Task brief: Check each line of the listing below for the string "período", and copy the ones that have it.

Segment Start: Supplied data

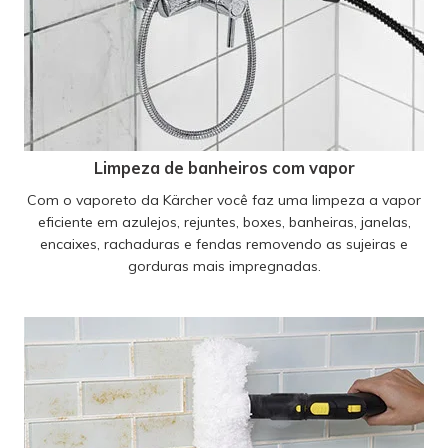
Limpeza de banheiros com vapor
Com o vaporeto da Kärcher você faz uma limpeza a vapor
eficiente em azulejos, rejuntes, boxes, banheiras, janelas,
encaixes, rachaduras e fendas removendo as sujeiras e
gorduras mais impregnadas.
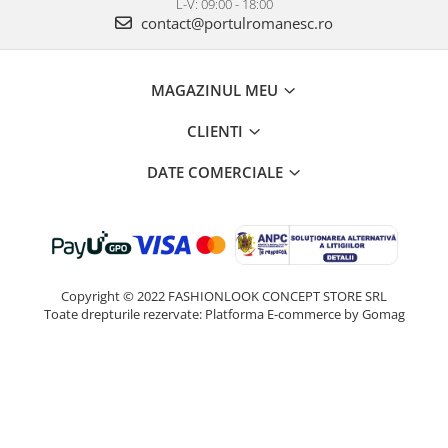
L-V: 09:00 - 18:00
contact@portulromanesc.ro
MAGAZINUL MEU
CLIENTI
DATE COMERCIALE
Copyright © 2022 FASHIONLOOK CONCEPT STORE SRL
Toate drepturile rezervate:
Platforma E-commerce by Gomag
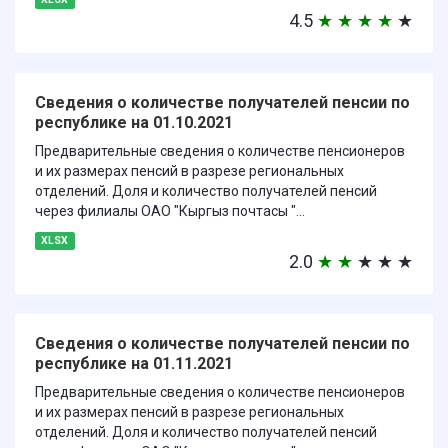
4.5
★
★
★
★
★
Сведения о количестве получателей пенсии по
республике на 01.10.2021
Предварительные сведения о количестве пенсионеров
и их размерах пенсий в разрезе региональных
отделений. Доля и количество получателей пенсий
через филиалы ОАО "Кыргыз почтасы "...
XLSX
2.0
★
★
★
★
★
Сведения о количестве получателей пенсии по
республике на 01.11.2021
Предварительные сведения о количестве пенсионеров
и их размерах пенсий в разрезе региональных
отделений. Доля и количество получателей пенсий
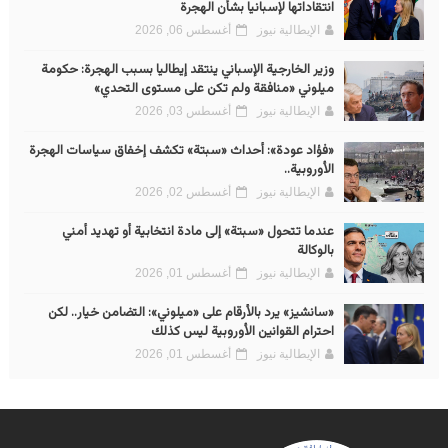
انتقاداتها لإسبانيا بشأن الهجرة
الإيطالية نيوز
أغسطس 06, 2026
وزير الخارجية الإسباني ينتقد إيطاليا بسبب الهجرة: حكومة
ميلوني «منافقة ولم تكن على مستوى التحدي»
الإيطالية نيوز
أغسطس 03, 2026
«فؤاد عودة»: أحداث «سبتة» تكشف إخفاق سياسات الهجرة
الأوروبية..
الإيطالية نيوز
أغسطس 02, 2026
عندما تتحول «سبتة» إلى مادة انتخابية أو تهديد أمني
بالوكالة
الإيطالية نيوز
أغسطس 01, 2026
«سانشيز» يرد بالأرقام على «ميلوني»: التضامن خيار.. لكن
احترام القوانين الأوروبية ليس كذلك
الإيطالية نيوز
أغسطس 01, 2026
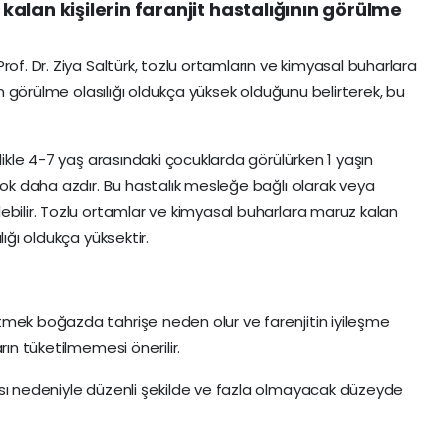
alan kişilerin faranjit hastalığının görülme
rof. Dr. Ziya Saltürk, tozlu ortamların ve kimyasal buharlara
nın görülme olasılığı oldukça yüksek olduğunu belirterek, bu
likle 4-7 yaş arasındaki çocuklarda görülürken 1 yaşın
çok daha azdır. Bu hastalık mesleğe bağlı olarak veya
ebilir. Tozlu ortamlar ve kimyasal buharlara maruz kalan
lığı oldukça yüksektir.
tmek boğazda tahrişe neden olur ve farenjitin iyileşme
rın tüketilmemesi önerilir.
ası nedeniyle düzenli şekilde ve fazla olmayacak düzeyde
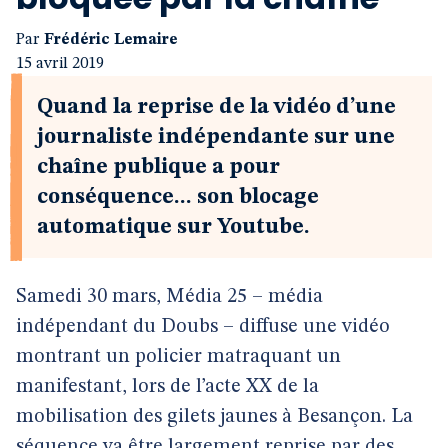
Par
Frédéric Lemaire
15 avril 2019
Quand la reprise de la vidéo d’une
journaliste indépendante sur une
chaîne publique a pour
conséquence... son blocage
automatique sur Youtube.
Samedi 30 mars, Média 25 – média
indépendant du Doubs – diffuse une vidéo
montrant un policier matraquant un
manifestant, lors de l’acte XX de la
mobilisation des gilets jaunes à Besançon. La
séquence va être largement reprise par des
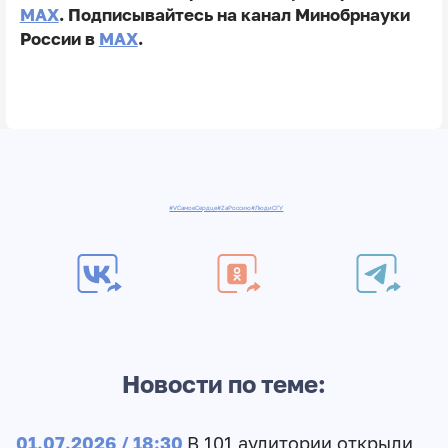
MAX
. Подписывайтесь на канал Минобрнауки
России в
MAX
.
#VСамоеСердце
#ZаРоссию
#ЛюдиСГУ
Новости по теме:
01.07.2026 / 18:30
В 101 аудитории открыли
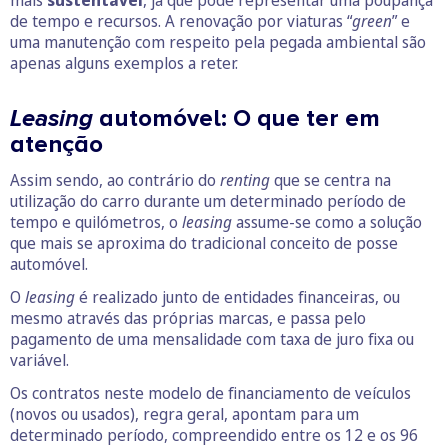
mais
sustentável
, já que pode representar uma poupança
de tempo e recursos. A renovação por viaturas “
green
” e
uma manutenção com respeito pela pegada ambiental são
apenas alguns exemplos a reter.
Leasing
automóvel: O que ter em
atenção
Assim sendo, ao contrário do
renting
que se centra na
utilização do carro durante um determinado período de
tempo e quilómetros, o
leasing
assume-se como a solução
que mais se aproxima do tradicional conceito de posse
automóvel.
O
leasing
é realizado junto de entidades financeiras, ou
mesmo através das próprias marcas, e passa pelo
pagamento de uma mensalidade com taxa de juro fixa ou
variável.
Os contratos neste modelo de financiamento de veículos
(novos ou usados), regra geral, apontam para um
determinado período, compreendido entre os 12 e os 96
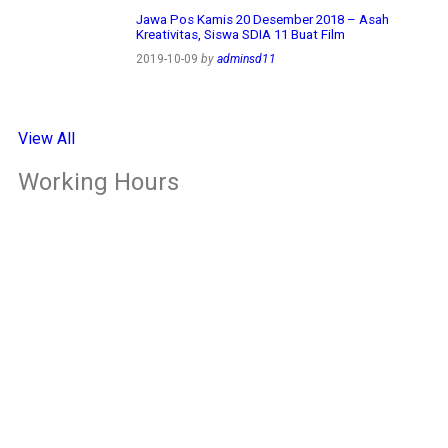
Jawa Pos Kamis 20 Desember 2018 – Asah
Kreativitas, Siswa SDIA 11 Buat Film
2019-10-09
by
adminsd11
View All
Working Hours
OFFICE
Senin – Jum'at
07:00 – 16:00 WIB
CLASS
Kelas 1-2
Senin-kamis: 7.00-14.00 WIB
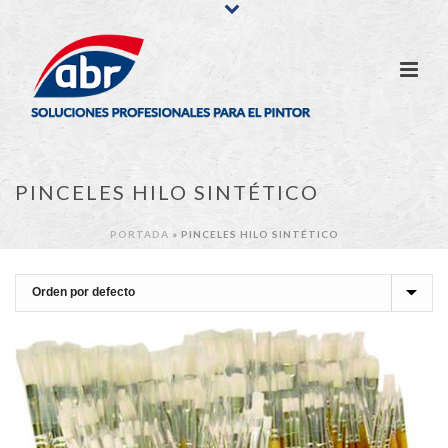
PINCELES HILO SINTÉTICO
PORTADA
»
PINCELES HILO SINTÉTICO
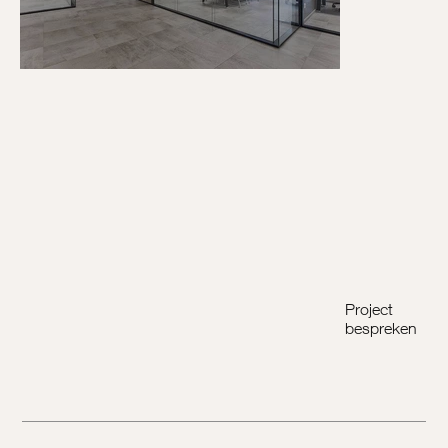
Project
bespreken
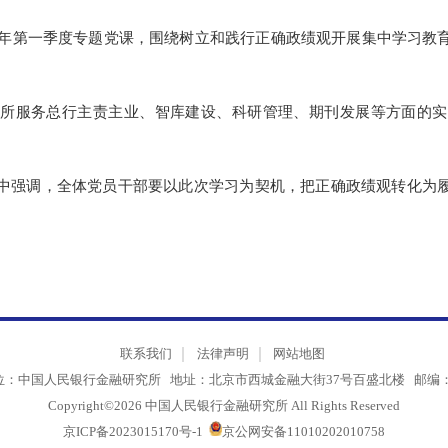
026年第一季度专题党课，围绕树立和践行正确政绩观开展集中
研究所服务总行主责主业、智库建设、科研管理、期刊发展等方
讲话中强调，全体党员干部要以此次学习为契机，把正确政绩观
。
联系我们
法律声明
网站地图
单位：中国人民银行金融研究所 地址：北京市西城金融大街37号百盛北楼 邮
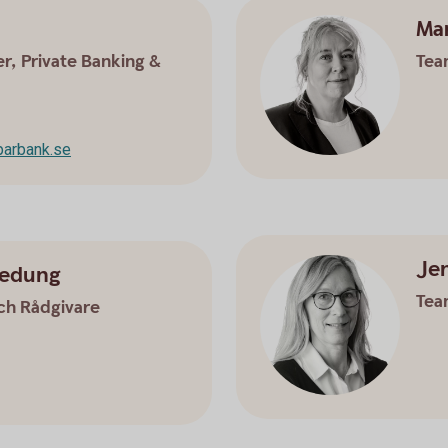
Ma
, Private Banking &
Tea
parbank.se
Je
kedung
Tea
ch Rådgivare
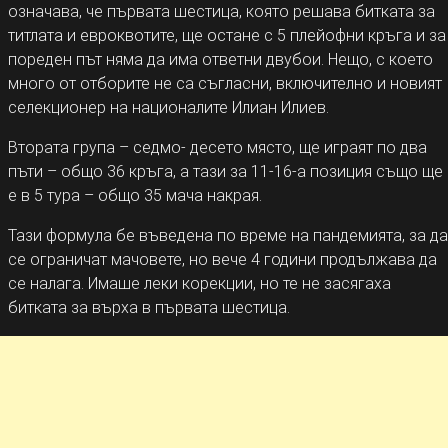
означава, че първата шестица, която решава битката за
титлата и евроквотите, ще остане с 5 плейофни кръга и за
пореден път няма да има ответни двубои. Нещо, с което
много от отборите не са съгласни, включително и новият
селекционер на националите Илиан Илиев.
Втората група – седмо- десето място, ще играят по два
пъти – общо 36 кръга, а тази за 11-16-а позиция също ще
е в 5 тура – общо 35 мача накрая.
Тази формула бе въведена по време на пандемията, за да
се ограничат мачовете, но вече 4 години продължава да
се налага. Имаше леки корекции, но те не засягаха
битката за върха в първата шестица.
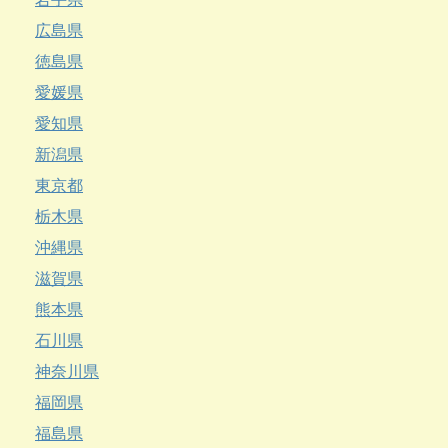
広島県
徳島県
愛媛県
愛知県
新潟県
東京都
栃木県
沖縄県
滋賀県
熊本県
石川県
神奈川県
福岡県
福島県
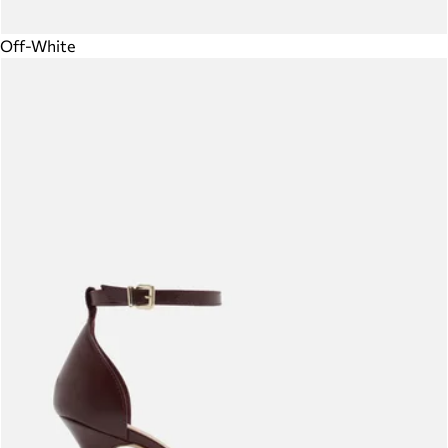
Off-White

Segment End: Supplied data

Answer space:
utilização do carro durante um determinado período de
determinado período, compreendido entre os 12 e os 96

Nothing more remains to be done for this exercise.